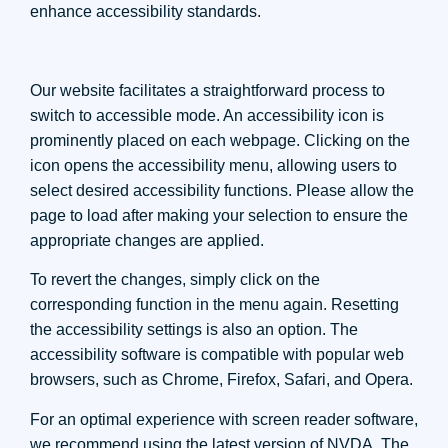
enhance accessibility standards.
Our website facilitates a straightforward process to
switch to accessible mode. An accessibility icon is
prominently placed on each webpage. Clicking on the
icon opens the accessibility menu, allowing users to
select desired accessibility functions. Please allow the
page to load after making your selection to ensure the
appropriate changes are applied.
To revert the changes, simply click on the
corresponding function in the menu again. Resetting
the accessibility settings is also an option. The
accessibility software is compatible with popular web
browsers, such as Chrome, Firefox, Safari, and Opera.
For an optimal experience with screen reader software,
we recommend using the latest version of NVDA. The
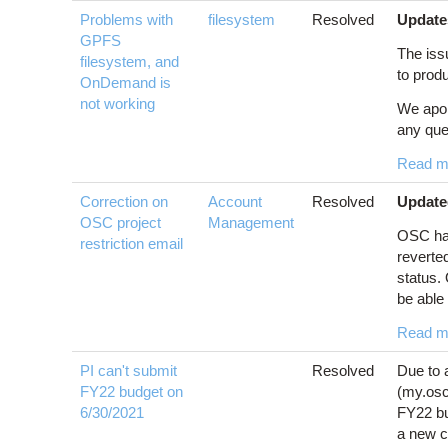
Problems with
filesystem
Resolved
Update
GPFS
The issu
filesystem, and
to produ
OnDemand is
not working
We apol
any que
Read m
Correction on
Account
Resolved
Update
OSC project
Management
OSC has
restriction email
reverte
status.
be able 
Read m
PI can't submit
Resolved
Due to 
FY22 budget on
(my.osc.
6/30/2021
FY22 bu
a new c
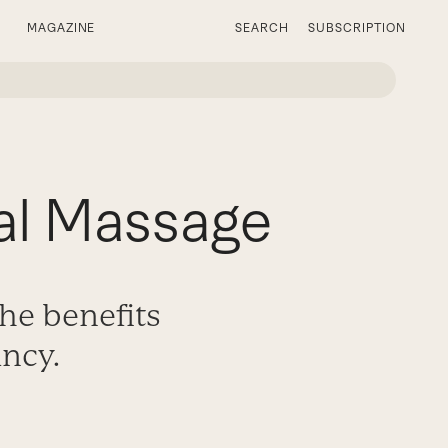
MAGAZINE
SEARCH
SUBSCRIPTION
al Massage
he benefits
ncy.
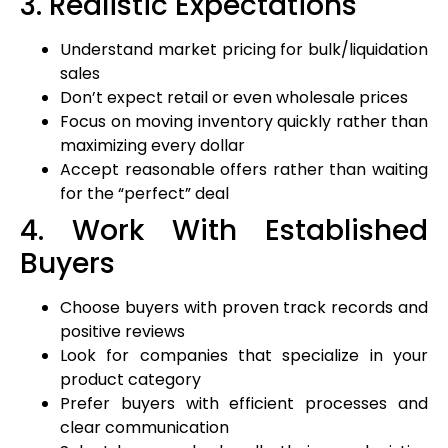
3. Realistic Expectations
Understand market pricing for bulk/liquidation
sales
Don’t expect retail or even wholesale prices
Focus on moving inventory quickly rather than
maximizing every dollar
Accept reasonable offers rather than waiting
for the “perfect” deal
4. Work With Established
Buyers
Choose buyers with proven track records and
positive reviews
Look for companies that specialize in your
product category
Prefer buyers with efficient processes and
clear communication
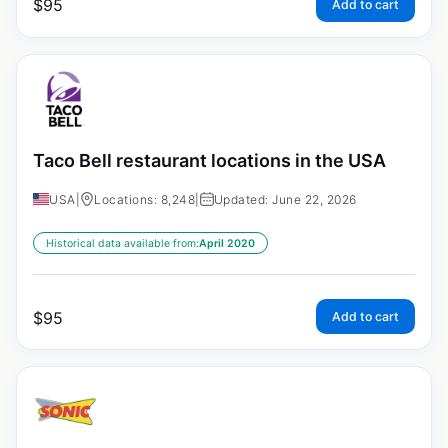
$
95
Add to cart
Taco Bell restaurant locations in the USA
USA
|
Locations: 8,248
|
Updated: June 22, 2026
Historical data available from:
April 2020
$
95
Add to cart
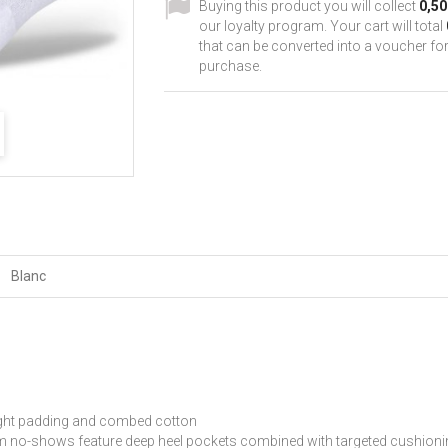
Buying this product you will collect
0,50
our loyalty program. Your cart will total
that can be converted into a voucher for
purchase.
Blanc
eight padding and combed cotton
-shows feature deep heel pockets combined with targeted cushioning f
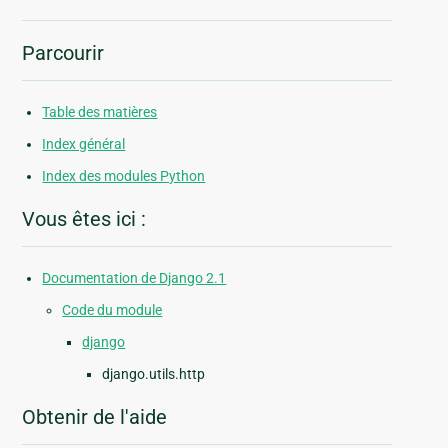
Parcourir
Table des matières
Index général
Index des modules Python
Vous êtes ici :
Documentation de Django 2.1
Code du module
django
django.utils.http
Obtenir de l'aide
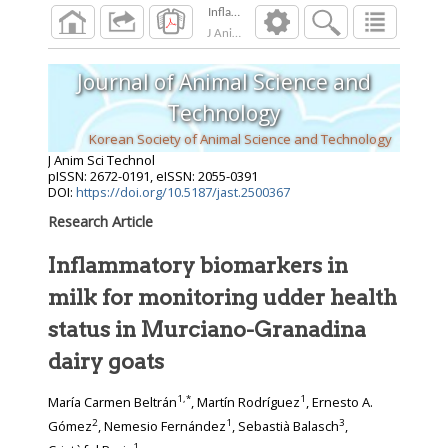
Inflammatory biomarkers in milk for monitor
J Anim Sci Technol
2026
;
Journal of Animal Science and
Technology
Korean Society of Animal Science and Technology
J Anim Sci Technol
pISSN: 2672-0191, eISSN: 2055-0391
DOI:
https://doi.org/10.5187/jast.2500367
Research Article
Inflammatory biomarkers in
milk for monitoring udder health
status in Murciano-Granadina
dairy goats
1
,
*
1
María Carmen Beltrán
, Martín Rodríguez
, Ernesto A.
2
1
3
Gómez
, Nemesio Fernández
, Sebastià Balasch
,
1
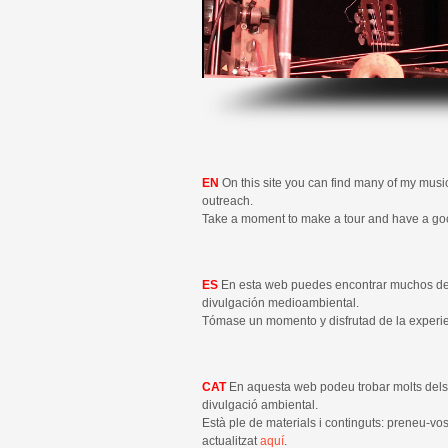
EN
On this site you can find many of my musi
outreach.
Take a moment to make a tour and have a g
ES
En esta web puedes encontrar muchos d
divulgación medioambiental.
Tómase un momento y disfrutad de la experi
CAT
En aquesta web podeu trobar molts de
divulgació ambiental.
Està ple de materials i continguts: preneu-v
actualitzat
aquí
.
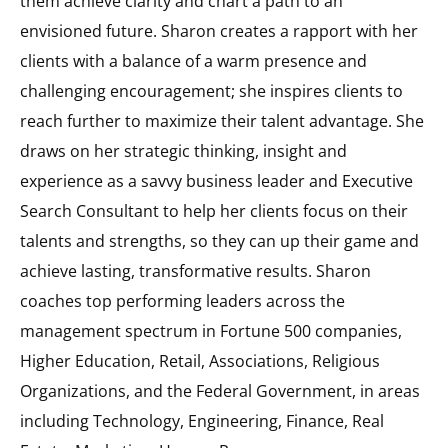
them achieve clarity and chart a path to an
envisioned future. Sharon creates a rapport with her
clients with a balance of a warm presence and
challenging encouragement; she inspires clients to
reach further to maximize their talent advantage. She
draws on her strategic thinking, insight and
experience as a savvy business leader and Executive
Search Consultant to help her clients focus on their
talents and strengths, so they can up their game and
achieve lasting, transformative results. Sharon
coaches top performing leaders across the
management spectrum in Fortune 500 companies,
Higher Education, Retail, Associations, Religious
Organizations, and the Federal Government, in areas
including Technology, Engineering, Finance, Real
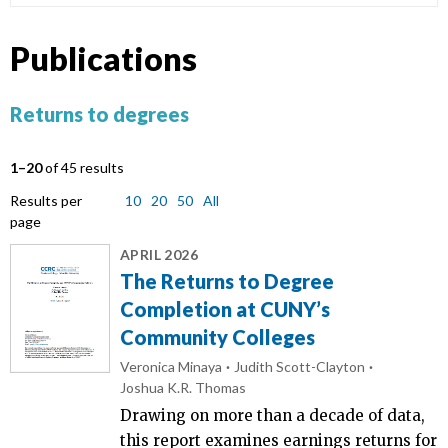
Publications
Returns to degrees
1–20
of 45 results
Results per
10
20
50
All
page
APRIL 2026
The Returns to Degree
Completion at CUNY’s
Community Colleges
Veronica Minaya
Judith Scott-Clayton
Joshua K.R. Thomas
Drawing on more than a decade of data,
this report examines earnings returns for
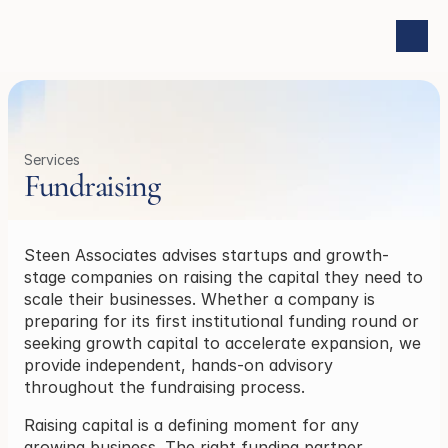
Services
Fundraising
Steen Associates advises startups and growth-
stage companies on raising the capital they need to 
scale their businesses. Whether a company is 
preparing for its first institutional funding round or 
seeking growth capital to accelerate expansion, we 
provide independent, hands-on advisory 
throughout the fundraising process.
Raising capital is a defining moment for any 
growing business. The right funding partner, 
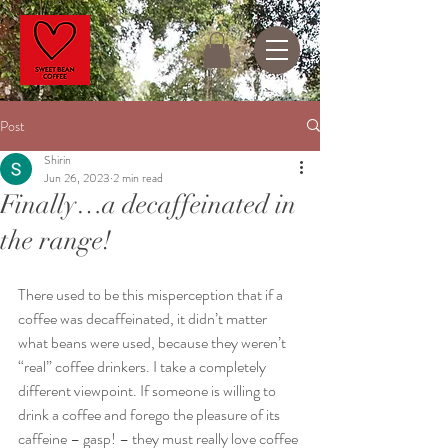
Post
Shirin
Jun 26, 2023
2 min read
Finally…a decaffeinated in
the range!
There used to be this misperception that if a 
coffee was decaffeinated, it didn’t matter 
what beans were used, because they weren’t 
“real” coffee drinkers. I take a completely 
different viewpoint. If someone is willing to 
drink a coffee and forego the pleasure of its 
caffeine – gasp! – they must really love coffee 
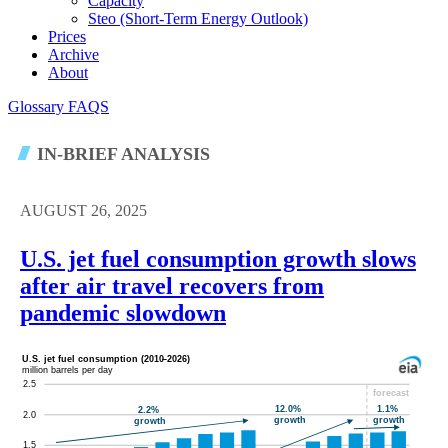
Capacity
Steo (short-Term Energy Outlook)
Prices
Archive
About
Glossary
FAQS
IN-BRIEF ANALYSIS
AUGUST 26, 2025
U.S. jet fuel consumption growth slows
after air travel recovers from
pandemic slowdown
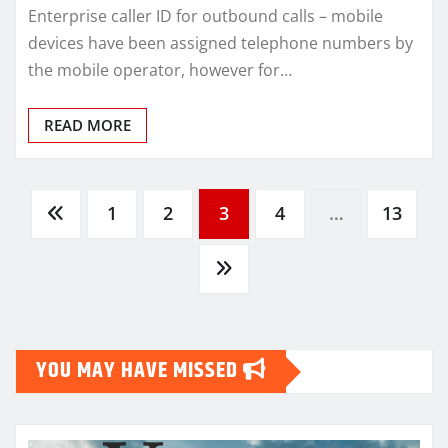
Enterprise caller ID for outbound calls – mobile
devices have been assigned telephone numbers by
the mobile operator, however for…
READ MORE
Posts
1
2
3
4
…
13
pagination
YOU MAY HAVE MISSED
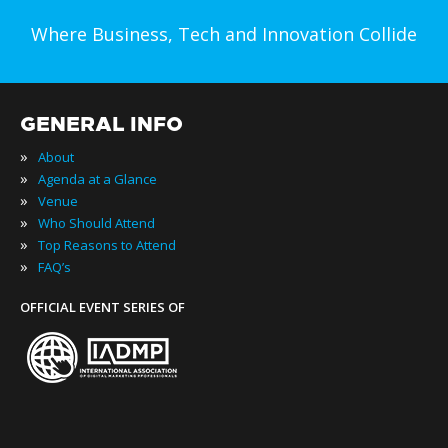
Where Business, Tech and Innovation Collide
GENERAL INFO
»
About
»
Agenda at a Glance
»
Venue
»
Who Should Attend
»
Top Reasons to Attend
»
FAQ’s
OFFICIAL EVENT SERIES OF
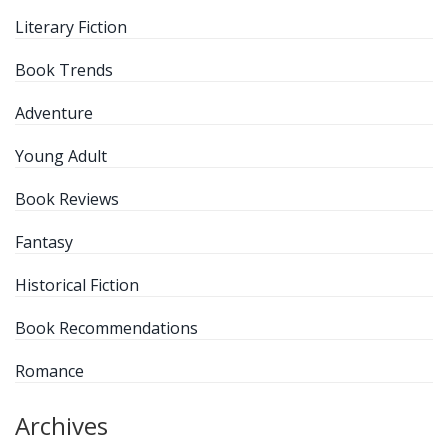
Literary Fiction
Book Trends
Adventure
Young Adult
Book Reviews
Fantasy
Historical Fiction
Book Recommendations
Romance
Archives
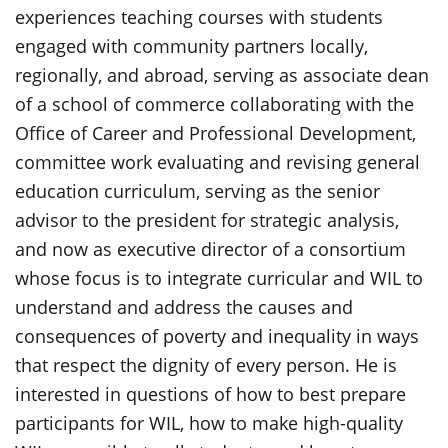
experiences teaching courses with students
engaged with community partners locally,
regionally, and abroad, serving as associate dean
of a school of commerce collaborating with the
Office of Career and Professional Development,
committee work evaluating and revising general
education curriculum, serving as the senior
advisor to the president for strategic analysis,
and now as executive director of a consortium
whose focus is to integrate curricular and WIL to
understand and address the causes and
consequences of poverty and inequality in ways
that respect the dignity of every person. He is
interested in questions of how to best prepare
participants for WIL, how to make high-quality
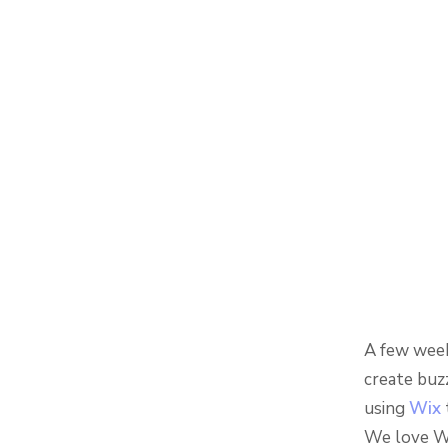
A few week
create buz
using
Wix
We love Wi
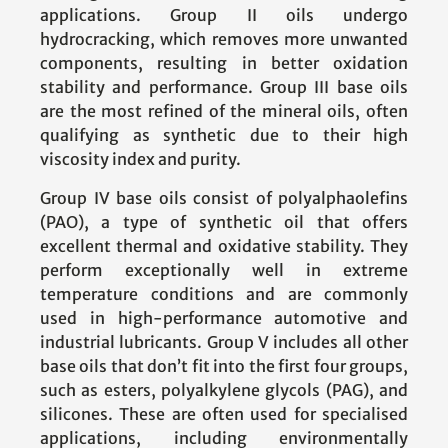
applications. Group II oils undergo
hydrocracking, which removes more unwanted
components, resulting in better oxidation
stability and performance. Group III base oils
are the most refined of the mineral oils, often
qualifying as synthetic due to their high
viscosity index and purity.
Group IV base oils consist of polyalphaolefins
(PAO), a type of synthetic oil that offers
excellent thermal and oxidative stability. They
perform exceptionally well in extreme
temperature conditions and are commonly
used in high-performance automotive and
industrial lubricants. Group V includes all other
base oils that don’t fit into the first four groups,
such as esters, polyalkylene glycols (PAG), and
silicones. These are often used for specialised
applications, including environmentally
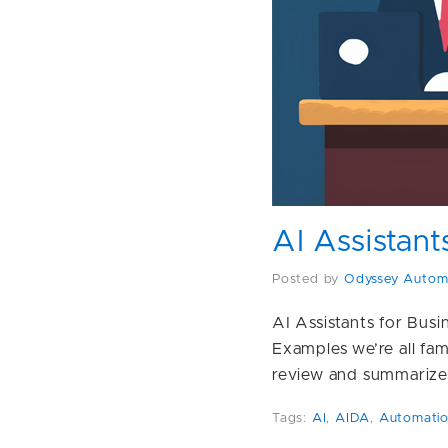
AI Assistant
Posted by
Odyssey Autom
AI Assistants for Bus
Examples we’re all fa
review and summarize
Tags:
AI
,
AIDA
,
Automati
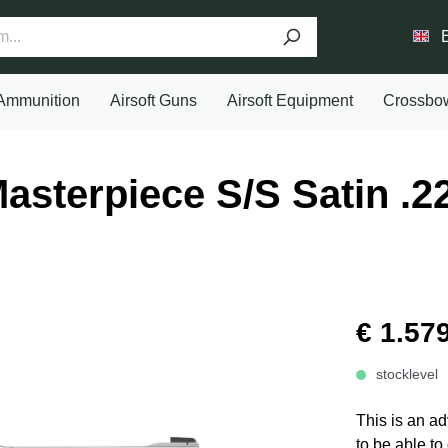
Ammunition
Airsoft Guns
Airsoft Equipment
Crossbo
sterpiece S/S Satin .2
€ 1.57
stocklevel
This is an ad
to be able to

▶ **Exercise instructions**
Only the lines from the one containing "applications, including environmentally" through the end of the records should be copied, exactly and with both ends included; the pictures should not.

▶ **Solution to this exercise**
applications, including environmentally
AI Assistant
Posted by
Odyssey Autom
AI Assistants for Bus
Examples we’re all fa
review and summarize
Tags:
AI
,
AIDA
,
Automati
Ammunition
Airsoft Guns
Airsoft Equipment
Crossbo
sterpiece S/S Satin .2
€ 1.57
stocklevel
This is an ad
to be able to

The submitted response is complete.